Prompt:
Below are some records. Repeat exactly the lines from the one containing "4:30 PM to 9:30 PM" through the final line.

Items listed in a dataset:
Segment Open
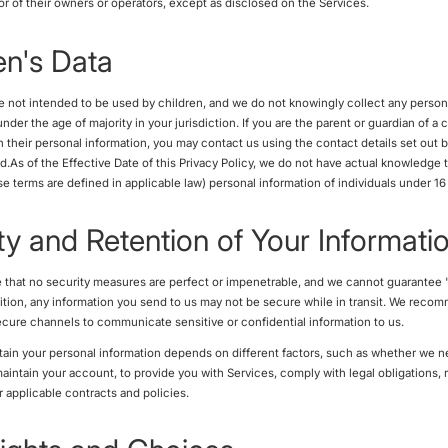
or of their owners or operators, except as disclosed on the Services.
en's Data
e not intended to be used by children, and we do not knowingly collect any person
nder the age of majority in your jurisdiction. If you are the parent or guardian of a 
h their personal information, you may contact us using the contact details set out 
ed.As of the Effective Date of this Privacy Policy, we do not have actual knowledge 
ose terms are defined in applicable law) personal information of individuals under 16
ty and Retention of Your Informati
 that no security measures are perfect or impenetrable, and we cannot guarantee 
ddition, any information you send to us may not be secure while in transit. We reco
cure channels to communicate sensitive or confidential information to us.
ain your personal information depends on different factors, such as whether we n
maintain your account, to provide you with Services, comply with legal obligations, 
r applicable contracts and policies.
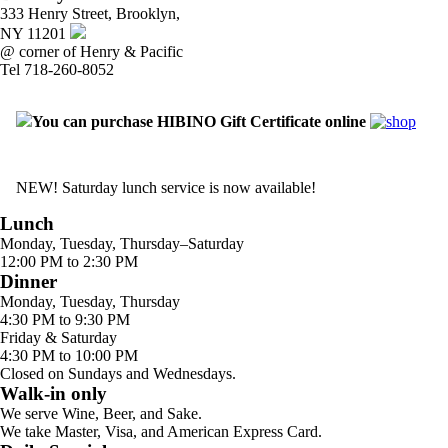
333 Henry Street, Brooklyn,
NY 11201
@ corner of Henry & Pacific
Tel 718-260-8052
You can purchase HIBINO Gift Certificate online
NEW! Saturday lunch service is now available!
Lunch
Monday, Tuesday, Thursday–Saturday
12:00 PM to 2:30 PM
Dinner
Monday, Tuesday, Thursday
4:30 PM to 9:30 PM
Friday & Saturday
4:30 PM to 10:00 PM
Closed on Sundays and Wednesdays.
Walk-in only
We serve Wine, Beer, and Sake.
We take Master, Visa, and American Express Card.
Segment Closed
The answer:
4:30 PM to 9:30 PM
Friday & Saturday
4:30 PM to 10:00 PM
Closed on Sundays and Wednesdays.
Walk-in only
We serve Wine, Beer, and Sake.
We take Master, Visa, and American Express Card.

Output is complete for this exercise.